Limitations & Future Work

  • The ASR calculation counts a success if any of \(M\) samples succeed, which may be aggressive for real-world deployment scenarios using single samples.
  • Internal signals only considered HiddenDetect and Refusal Direction probes; decoupling from stronger multi-vector probes remains unverified.
  • Furina relies on a scheduler LLM for semantic drift and scene generation; attack cost and stealth are influenced by the scheduler's own alignment.
  • Future defensive work could leverage the multi-metric signatures to construct "instability-aware" refusal enhancement methods.
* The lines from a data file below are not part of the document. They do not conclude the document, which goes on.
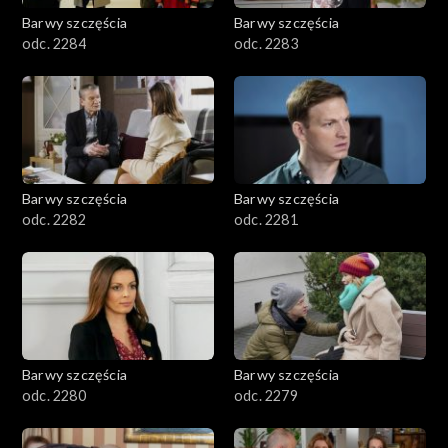
Barwy szczęścia
Barwy szczęścia
odc. 2284
odc. 2283
Barwy szczęścia
Barwy szczęścia
odc. 2282
odc. 2281
Barwy szczęścia
Barwy szczęścia
odc. 2280
odc. 2279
  • vs AmpleGCG / AutoDAN (Gradient/Search): These find sharp adversarial points for specific models with low transferability; Furina achieves robust cross-model attacks by directionally exciting the instability band.
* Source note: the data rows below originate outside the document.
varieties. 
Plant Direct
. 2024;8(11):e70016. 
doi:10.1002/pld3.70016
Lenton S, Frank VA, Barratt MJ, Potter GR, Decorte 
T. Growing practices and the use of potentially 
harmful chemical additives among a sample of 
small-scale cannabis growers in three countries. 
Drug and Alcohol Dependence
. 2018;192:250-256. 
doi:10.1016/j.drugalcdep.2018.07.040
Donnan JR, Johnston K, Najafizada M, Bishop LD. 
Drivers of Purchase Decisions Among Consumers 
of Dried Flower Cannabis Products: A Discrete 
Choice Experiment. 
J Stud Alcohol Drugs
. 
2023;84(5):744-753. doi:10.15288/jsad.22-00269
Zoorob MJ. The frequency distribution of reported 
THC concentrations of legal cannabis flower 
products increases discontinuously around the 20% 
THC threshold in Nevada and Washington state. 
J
  • vs ActorBreaker (Multi-turn): Multi-turn attacks rely on accumulating contextual entropy to enter \(\mathcal{I}\); Furina achieves this in a single turn, but the underlying mechanism (entropy amplification) is consistent.
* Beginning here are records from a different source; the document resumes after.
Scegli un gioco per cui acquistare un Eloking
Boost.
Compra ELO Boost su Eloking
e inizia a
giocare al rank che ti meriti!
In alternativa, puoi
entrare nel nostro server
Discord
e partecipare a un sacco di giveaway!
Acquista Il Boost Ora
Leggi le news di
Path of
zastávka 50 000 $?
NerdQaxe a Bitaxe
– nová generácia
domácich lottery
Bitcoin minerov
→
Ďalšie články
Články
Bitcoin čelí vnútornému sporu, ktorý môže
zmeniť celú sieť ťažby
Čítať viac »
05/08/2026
  • vs HiddenDetect / Refusal Direction (Internal Probe Defenses): These assume harmful samples activate separable representations; this work proves they fail in the instability band, suggesting defenses need to incorporate external uncertainty signals.

Rating

  • Novelty: ⭐⭐⭐⭐⭐ Formalizing the "instability band," proving "external-internal decoupling," and reversing diagnostics into attack targets is a cohesive tripartite contribution.
  • Experimental Thoroughness: ⭐⭐⭐⭐ Covers 4 open-source/commercial LLMs and MLLMs, two benchmarks, 5 rewrite levels, and 5 metric categories.
  • Writing Quality: ⭐⭐⭐⭐ The transition from diagnosis to attack is smooth; notation for metrics is slightly dense and requires the appendix for full clarity.
  • Value: ⭐⭐⭐⭐⭐ Provides actionable tools for both attackers (transferable templates) and defenders (diagnostic signatures and evidence of failure).